2009年8月20日木曜日

知床岬行(7) ダスビダーニヤ(さらば)モイルス

8月4日(火)

 モイルスを去る日が来た。昨日のクマは、個人的には良い体験だったが、「小中学生の加わった集団」にとってはきわめて危険で、対応せざるをえなかったわけで、個人的には強いジレンマを感じて忸怩たる思いもあった。

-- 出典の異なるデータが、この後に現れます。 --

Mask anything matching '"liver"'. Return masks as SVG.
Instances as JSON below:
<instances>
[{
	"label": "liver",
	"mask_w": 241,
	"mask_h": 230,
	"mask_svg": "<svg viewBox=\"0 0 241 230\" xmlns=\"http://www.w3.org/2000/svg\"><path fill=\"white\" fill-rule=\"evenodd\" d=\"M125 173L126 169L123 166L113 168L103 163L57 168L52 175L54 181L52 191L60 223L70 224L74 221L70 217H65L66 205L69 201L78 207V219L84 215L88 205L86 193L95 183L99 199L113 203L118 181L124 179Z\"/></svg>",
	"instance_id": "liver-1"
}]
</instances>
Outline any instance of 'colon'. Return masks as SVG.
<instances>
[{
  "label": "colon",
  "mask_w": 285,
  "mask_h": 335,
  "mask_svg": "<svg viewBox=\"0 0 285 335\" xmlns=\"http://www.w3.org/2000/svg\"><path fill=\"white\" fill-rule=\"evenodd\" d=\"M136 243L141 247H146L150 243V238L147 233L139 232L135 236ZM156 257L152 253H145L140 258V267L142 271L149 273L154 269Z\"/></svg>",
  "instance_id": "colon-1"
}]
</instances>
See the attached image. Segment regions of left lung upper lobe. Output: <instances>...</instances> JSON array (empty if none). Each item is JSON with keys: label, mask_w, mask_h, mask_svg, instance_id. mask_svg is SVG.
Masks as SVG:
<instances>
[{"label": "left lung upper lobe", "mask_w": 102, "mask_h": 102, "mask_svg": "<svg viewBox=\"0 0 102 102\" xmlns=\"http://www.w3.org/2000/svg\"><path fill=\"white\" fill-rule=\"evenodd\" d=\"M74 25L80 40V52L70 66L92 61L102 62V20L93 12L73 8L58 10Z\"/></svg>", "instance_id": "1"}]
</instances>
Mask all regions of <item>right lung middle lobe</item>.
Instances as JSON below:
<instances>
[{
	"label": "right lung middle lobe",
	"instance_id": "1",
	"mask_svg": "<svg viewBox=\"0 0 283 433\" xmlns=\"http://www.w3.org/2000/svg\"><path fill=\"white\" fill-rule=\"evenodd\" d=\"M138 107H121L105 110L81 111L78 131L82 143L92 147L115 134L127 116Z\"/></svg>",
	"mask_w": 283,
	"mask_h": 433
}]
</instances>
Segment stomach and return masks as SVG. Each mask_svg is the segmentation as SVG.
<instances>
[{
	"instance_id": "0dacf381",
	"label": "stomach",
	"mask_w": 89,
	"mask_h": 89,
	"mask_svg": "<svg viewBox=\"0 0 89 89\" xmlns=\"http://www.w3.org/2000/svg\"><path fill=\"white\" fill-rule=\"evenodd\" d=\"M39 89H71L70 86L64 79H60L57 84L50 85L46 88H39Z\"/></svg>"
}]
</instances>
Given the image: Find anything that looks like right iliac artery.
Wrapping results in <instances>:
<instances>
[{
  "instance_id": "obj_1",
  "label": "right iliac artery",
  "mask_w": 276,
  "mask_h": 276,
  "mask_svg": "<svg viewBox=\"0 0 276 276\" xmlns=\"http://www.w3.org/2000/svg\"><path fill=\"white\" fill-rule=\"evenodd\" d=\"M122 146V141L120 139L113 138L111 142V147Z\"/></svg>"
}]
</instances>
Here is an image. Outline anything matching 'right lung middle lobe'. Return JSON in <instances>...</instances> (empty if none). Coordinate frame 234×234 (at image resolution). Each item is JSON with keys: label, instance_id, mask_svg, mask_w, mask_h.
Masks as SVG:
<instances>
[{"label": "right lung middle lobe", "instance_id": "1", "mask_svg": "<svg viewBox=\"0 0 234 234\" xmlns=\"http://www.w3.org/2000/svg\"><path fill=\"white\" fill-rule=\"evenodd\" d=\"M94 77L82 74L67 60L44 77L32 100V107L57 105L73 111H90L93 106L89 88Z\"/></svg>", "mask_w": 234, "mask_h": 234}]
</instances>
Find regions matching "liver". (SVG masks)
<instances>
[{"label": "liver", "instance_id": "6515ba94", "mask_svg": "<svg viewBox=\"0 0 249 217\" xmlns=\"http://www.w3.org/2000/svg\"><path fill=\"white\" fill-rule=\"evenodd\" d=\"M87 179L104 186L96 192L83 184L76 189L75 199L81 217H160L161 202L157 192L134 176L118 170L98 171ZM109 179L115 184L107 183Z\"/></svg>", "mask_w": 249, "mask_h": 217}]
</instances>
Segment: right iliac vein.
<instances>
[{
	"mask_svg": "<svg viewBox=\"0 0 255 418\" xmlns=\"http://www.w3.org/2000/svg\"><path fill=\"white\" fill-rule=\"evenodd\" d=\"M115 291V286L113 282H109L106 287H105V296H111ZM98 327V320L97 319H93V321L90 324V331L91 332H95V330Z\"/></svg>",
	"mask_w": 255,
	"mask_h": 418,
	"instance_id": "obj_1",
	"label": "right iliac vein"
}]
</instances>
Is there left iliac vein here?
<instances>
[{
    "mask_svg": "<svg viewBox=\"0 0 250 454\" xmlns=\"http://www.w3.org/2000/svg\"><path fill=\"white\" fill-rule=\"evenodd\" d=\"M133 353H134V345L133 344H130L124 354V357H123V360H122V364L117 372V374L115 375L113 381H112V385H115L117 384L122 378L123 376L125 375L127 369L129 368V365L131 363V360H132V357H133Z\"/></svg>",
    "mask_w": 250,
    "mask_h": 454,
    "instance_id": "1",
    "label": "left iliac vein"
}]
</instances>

 そんなことも含めてたくさんの思い出が作られ、とても5泊6日の短期間の滞在だったようには感じられない。皆が起床前、毎朝の磯の散歩、イタドリで壁を作ったお風呂、岬の夜光虫や星たち。そして、知床の地にドッカリと腰を据えて子どもを育てようと「探検隊」に取り組んでいるスタッフの大人たち。どれ一つとっても強い印象となって心に刻みつけられた。スタッフの一人一人の印象は、また別の機会に書き留めておきたいと思うのだが。

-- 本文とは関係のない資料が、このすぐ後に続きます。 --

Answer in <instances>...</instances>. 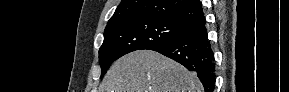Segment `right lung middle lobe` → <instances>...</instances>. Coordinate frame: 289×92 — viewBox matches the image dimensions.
I'll return each mask as SVG.
<instances>
[{
  "instance_id": "dd1d6c3e",
  "label": "right lung middle lobe",
  "mask_w": 289,
  "mask_h": 92,
  "mask_svg": "<svg viewBox=\"0 0 289 92\" xmlns=\"http://www.w3.org/2000/svg\"><path fill=\"white\" fill-rule=\"evenodd\" d=\"M187 25L158 18H130L106 26L99 50L101 77L119 57L141 49H150L182 33Z\"/></svg>"
}]
</instances>
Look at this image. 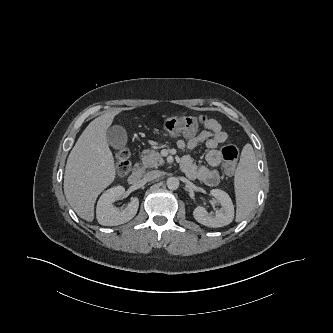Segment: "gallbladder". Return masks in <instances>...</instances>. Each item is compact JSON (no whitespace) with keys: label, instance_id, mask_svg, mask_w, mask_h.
Returning <instances> with one entry per match:
<instances>
[{"label":"gallbladder","instance_id":"obj_1","mask_svg":"<svg viewBox=\"0 0 333 333\" xmlns=\"http://www.w3.org/2000/svg\"><path fill=\"white\" fill-rule=\"evenodd\" d=\"M107 141L114 149H121L127 143V132L120 125H113L107 130Z\"/></svg>","mask_w":333,"mask_h":333}]
</instances>
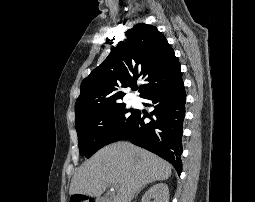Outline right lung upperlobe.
<instances>
[{"label":"right lung upper lobe","instance_id":"obj_1","mask_svg":"<svg viewBox=\"0 0 255 202\" xmlns=\"http://www.w3.org/2000/svg\"><path fill=\"white\" fill-rule=\"evenodd\" d=\"M81 83L76 101V119L116 103L125 95L122 88L144 79L140 97L165 88L182 78L174 50L155 26L139 23Z\"/></svg>","mask_w":255,"mask_h":202}]
</instances>
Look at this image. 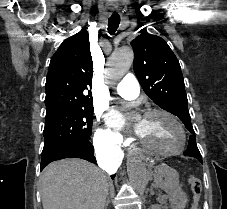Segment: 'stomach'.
Returning <instances> with one entry per match:
<instances>
[{
	"instance_id": "stomach-1",
	"label": "stomach",
	"mask_w": 227,
	"mask_h": 209,
	"mask_svg": "<svg viewBox=\"0 0 227 209\" xmlns=\"http://www.w3.org/2000/svg\"><path fill=\"white\" fill-rule=\"evenodd\" d=\"M155 184L164 190L170 199L172 209H184L187 204V196L179 184L177 171L166 164L156 166L154 171Z\"/></svg>"
}]
</instances>
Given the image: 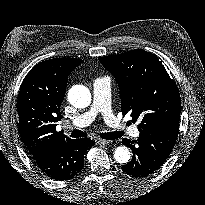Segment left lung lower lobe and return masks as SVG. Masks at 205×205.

 早朝、帰路についた僕たちは、モイルスの出入り口ともいえるタケノコ岩でまず足止めされる。相泊側への急傾斜を下るために、ザイルにスリングをブルージック結びで結びつけ、安全を確保しながら一人ずつ降ろすのだ。僕と同様に銃を持っているトウちゃんが先発し、僕は最後尾で待機する。
 タケノコ岩を降りてから化石浜まで、水冷火砕岩(ハイドロライト)の塊がゴロゴロしている迷路のような中を進む。デバリと呼ばれる磯だ。干潮の時間を選んできたし、波もないので楽に通過することができた。化石浜を過ぎようとしたとき、休憩中の班があって、その付近に強い異臭が漂っている。近くを見るとアザラシの死体が波打ち際に打ち寄せられている。こんな場所はクマにとって、非常に魅力的で、近くにクマが潜んでいる可能性は高い。隊列の中程を歩いていた僕が近づいていくと、それまでそこで休んでいた一行が腰を上げた。僕の後ろには二つの班がいる。それも「わんぱく隊」、小学校4~5年生を主体とする班だ。それらの班が通過するまで、一人でそこに残ることにする。たった一人でアザラシの死体=クマのご馳走とともにそこに残るのは、さすがに心細いなあ、など考えつつ、ボンヤリ海を眺めていた。生命が誰の助けも借りずに自分の力だけを頼んで生きる場所、いま、そんな場所にいるんだなあ。これはすごいことだなあ。
 幸いなことに特別なこともなく、全員がその場所を通過した。

 やがて観音岩を超えると人里がぐっと近づいてくる。ゴールの相泊はもうすぐだ。